- TASK TO COMPLETE -
Make an exact copy of all the entries, but do not reproduce the pictures.

- INFORMATION SUPPLIED -
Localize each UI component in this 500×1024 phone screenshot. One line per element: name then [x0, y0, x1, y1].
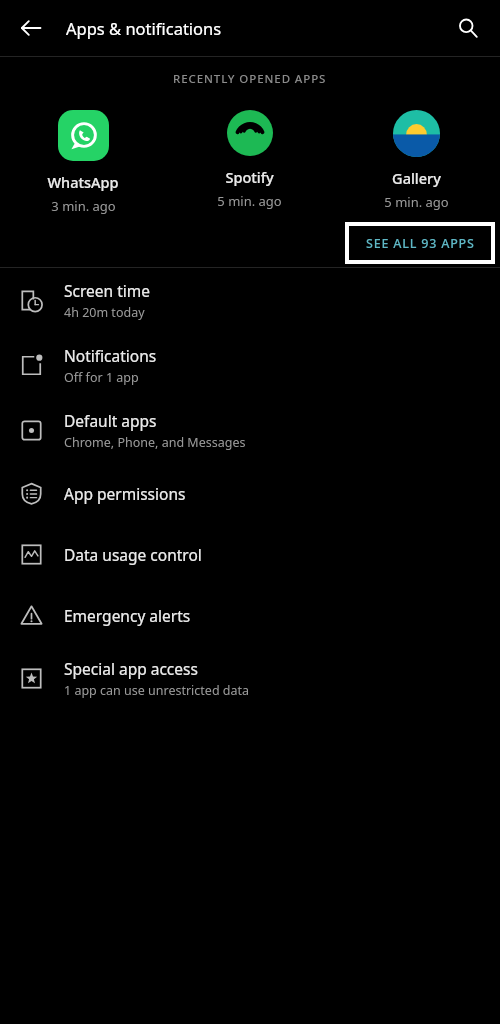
- button[interactable]: Back: [9, 6, 53, 50]
- staticText: WhatsApp: [47, 172, 119, 192]
- staticText: 5 min. ago: [217, 192, 282, 210]
- staticText: 3 min. ago: [51, 197, 116, 215]
- button[interactable]: WhatsApp: [0, 106, 166, 219]
- button[interactable]: Gallery: [333, 106, 500, 215]
- button[interactable]: Screen time: [0, 268, 500, 333]
- staticText: Emergency alerts: [64, 605, 191, 626]
- button[interactable]: App permissions: [0, 463, 500, 524]
- staticText: Default apps: [64, 410, 157, 431]
- button[interactable]: Spotify: [166, 106, 333, 214]
- staticText: 4h 20m today: [64, 304, 145, 321]
- button[interactable]: Special app access: [0, 646, 500, 711]
- button[interactable]: SEE ALL 93 APPS: [349, 226, 491, 260]
- staticText: Apps & notifications: [66, 17, 222, 39]
- button[interactable]: Search: [446, 6, 490, 50]
- button[interactable]: Default apps: [0, 398, 500, 463]
- staticText: Notifications: [64, 345, 157, 366]
- staticText: Special app access: [64, 658, 198, 679]
- staticText: Data usage control: [64, 544, 202, 565]
- staticText: RECENTLY OPENED APPS: [173, 71, 327, 87]
- staticText: Spotify: [225, 167, 274, 187]
- button[interactable]: Emergency alerts: [0, 585, 500, 646]
- staticText: 1 app can use unrestricted data: [64, 682, 250, 699]
- staticText: Off for 1 app: [64, 369, 139, 386]
- staticText: Gallery: [392, 168, 441, 188]
- button[interactable]: Notifications: [0, 333, 500, 398]
- staticText: 5 min. ago: [384, 193, 449, 211]
- staticText: Screen time: [64, 280, 150, 301]
- staticText: Chrome, Phone, and Messages: [64, 434, 246, 451]
- button[interactable]: Data usage control: [0, 524, 500, 585]
- staticText: App permissions: [64, 483, 186, 504]
- staticText: SEE ALL 93 APPS: [366, 235, 475, 252]
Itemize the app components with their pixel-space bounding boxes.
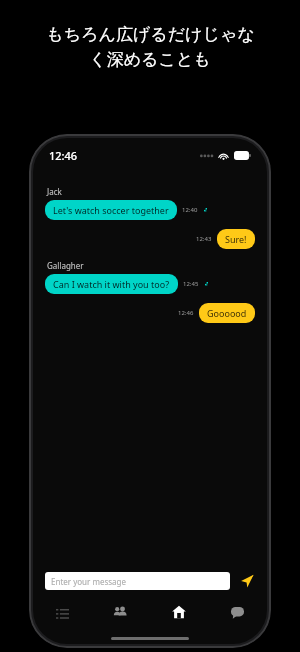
staticText: 12:43 xyxy=(196,235,212,243)
button[interactable]: Let's watch soccer together xyxy=(45,200,177,220)
staticText: 12:45 xyxy=(183,280,199,288)
staticText: Enter your message xyxy=(51,576,126,587)
button[interactable]: Friends xyxy=(91,599,149,625)
button[interactable]: Home xyxy=(149,599,208,625)
staticText: 12:46 xyxy=(178,309,194,317)
button[interactable]: Sure! xyxy=(217,229,255,249)
staticText: 12:40 xyxy=(182,206,198,214)
staticText: もちろん広げるだけじゃな xyxy=(46,24,255,45)
staticText: Let's watch soccer together xyxy=(53,204,169,216)
staticText: Gallagher xyxy=(47,260,84,271)
staticText: 12:46 xyxy=(49,148,78,163)
staticText: Goooood xyxy=(207,307,247,319)
button[interactable]: Lists xyxy=(33,599,91,625)
button[interactable]: Goooood xyxy=(199,303,255,323)
staticText: く深めることも xyxy=(89,49,211,70)
button[interactable]: Send xyxy=(237,571,257,591)
button[interactable]: Enter your message xyxy=(45,572,230,590)
staticText: Can I watch it with you too? xyxy=(53,278,170,290)
staticText: Jack xyxy=(47,186,62,197)
staticText: Sure! xyxy=(225,233,247,245)
button[interactable]: Chat xyxy=(208,599,267,625)
button[interactable]: Can I watch it with you too? xyxy=(45,274,178,294)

- WRITTEN RESPONSE -
Localize each UI component in this 500×1024 phone screenshot. One line per element: name then [x0, y0, x1, y1].
- button[interactable]: Back: [9, 6, 53, 50]
- staticText: WhatsApp: [47, 172, 119, 192]
- staticText: 5 min. ago: [217, 192, 282, 210]
- staticText: 3 min. ago: [51, 197, 116, 215]
- button[interactable]: WhatsApp: [0, 106, 166, 219]
- button[interactable]: Gallery: [333, 106, 500, 215]
- button[interactable]: Screen time: [0, 268, 500, 333]
- staticText: Emergency alerts: [64, 605, 191, 626]
- button[interactable]: App permissions: [0, 463, 500, 524]
- staticText: Default apps: [64, 410, 157, 431]
- button[interactable]: Spotify: [166, 106, 333, 214]
- staticText: 4h 20m today: [64, 304, 145, 321]
- button[interactable]: Special app access: [0, 646, 500, 711]
- button[interactable]: SEE ALL 93 APPS: [349, 226, 491, 260]
- staticText: Apps & notifications: [66, 17, 222, 39]
- button[interactable]: Search: [446, 6, 490, 50]
- button[interactable]: Default apps: [0, 398, 500, 463]
- staticText: Notifications: [64, 345, 157, 366]
- staticText: Special app access: [64, 658, 198, 679]
- staticText: Data usage control: [64, 544, 202, 565]
- staticText: RECENTLY OPENED APPS: [173, 71, 327, 87]
- staticText: Spotify: [225, 167, 274, 187]
- button[interactable]: Emergency alerts: [0, 585, 500, 646]
- staticText: 1 app can use unrestricted data: [64, 682, 250, 699]
- staticText: Off for 1 app: [64, 369, 139, 386]
- staticText: Gallery: [392, 168, 441, 188]
- button[interactable]: Notifications: [0, 333, 500, 398]
- staticText: 5 min. ago: [384, 193, 449, 211]
- staticText: Screen time: [64, 280, 150, 301]
- staticText: Chrome, Phone, and Messages: [64, 434, 246, 451]
- button[interactable]: Data usage control: [0, 524, 500, 585]
- staticText: App permissions: [64, 483, 186, 504]
- staticText: SEE ALL 93 APPS: [366, 235, 475, 252]
Itemize the app components with their pixel-space bounding boxes.
staticText: 12:43 xyxy=(196,235,212,243)
button[interactable]: Let's watch soccer together xyxy=(45,200,177,220)
staticText: 12:45 xyxy=(183,280,199,288)
staticText: Enter your message xyxy=(51,576,126,587)
button[interactable]: Friends xyxy=(91,599,149,625)
button[interactable]: Home xyxy=(149,599,208,625)
staticText: 12:46 xyxy=(178,309,194,317)
button[interactable]: Sure! xyxy=(217,229,255,249)
staticText: 12:40 xyxy=(182,206,198,214)
staticText: もちろん広げるだけじゃな xyxy=(46,24,255,45)
staticText: Let's watch soccer together xyxy=(53,204,169,216)
staticText: Gallagher xyxy=(47,260,84,271)
staticText: 12:46 xyxy=(49,148,78,163)
staticText: Goooood xyxy=(207,307,247,319)
button[interactable]: Lists xyxy=(33,599,91,625)
button[interactable]: Goooood xyxy=(199,303,255,323)
staticText: く深めることも xyxy=(89,49,211,70)
button[interactable]: Send xyxy=(237,571,257,591)
button[interactable]: Enter your message xyxy=(45,572,230,590)
staticText: Can I watch it with you too? xyxy=(53,278,170,290)
staticText: Jack xyxy=(47,186,62,197)
staticText: Sure! xyxy=(225,233,247,245)
button[interactable]: Chat xyxy=(208,599,267,625)
button[interactable]: Can I watch it with you too? xyxy=(45,274,178,294)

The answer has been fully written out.